Zehneria species have enormous ethno-botanical value
and are used by different tribes for food as wild edible
plants and treatment of various ailments. In India, the
leaves of wild cucurbits such as Z. maysorensis are
powdered and taken with honey to kill stomach worms
(Ayyanar and Ignacimuthu, 2005). The root extract of Z.
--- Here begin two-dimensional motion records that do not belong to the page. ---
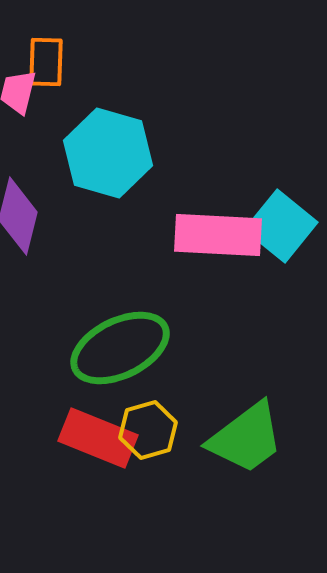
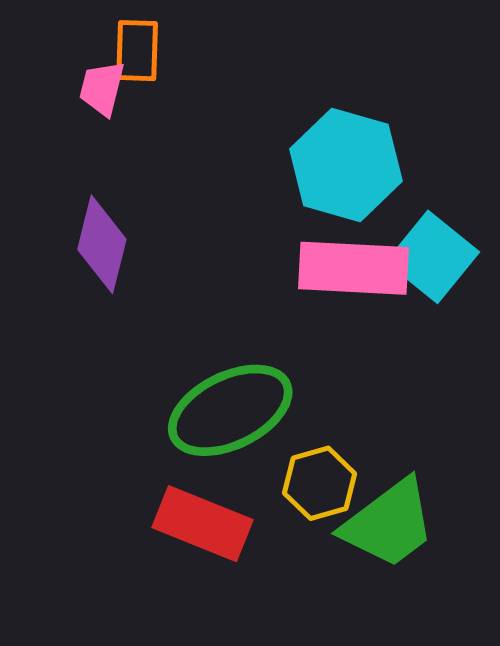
cyan hexagon: (108, 153) -> (346, 165), moved
yellow hexagon: (148, 430) -> (320, 483), moved

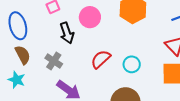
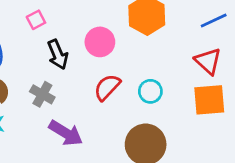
pink circle: (90, 17) -> (100, 42), moved

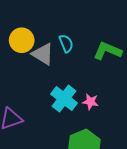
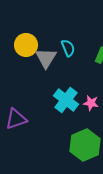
gray triangle: (43, 54) -> (46, 58), turned 30

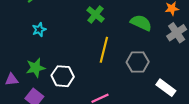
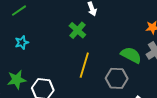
green semicircle: (141, 23) -> (131, 55), moved

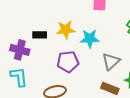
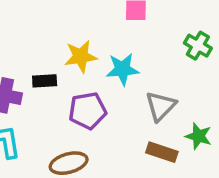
black rectangle: (40, 35) -> (45, 81), moved

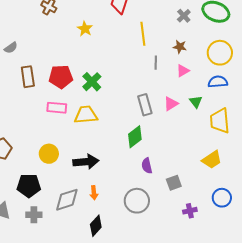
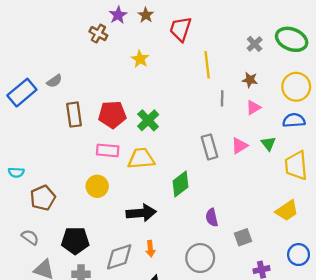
green diamond: (135, 137) -> (180, 184), moved
yellow circle: (49, 154) -> (97, 186), moved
scabra is used with milk to treat fever and diarrhea while
the leaf extract is used to treat skin rashes (Anand and
Jeyachandran, 2003) and has anti-bacterial and antiinflammatory properties. Leaves of Z. scabra and bark
and leaf of Rumex nervosus are pounded and rolled in
cloth, and tied on swelling to reduce the effect (Amenu,
2007).
In Nigeria, roots of Z. cordifolia are used by herbalists
to induce abortion (Chike et al., 2006), while the
powdered leaves of Z. hallii is used for the treatment of
tapeworm and as sedatives (Burkill, 1985). The leaves of
Z. capillacea and Z. cordifolia are used as vegetable in
soup (Edwin-Wosu and Ndukwu, 2008; Omara-Achong et
al., 2012). Despite the immense economic potentials of
cucurbits, information on their morphology and anatomy
is either scanty or completely lacking (Okoli, 2013).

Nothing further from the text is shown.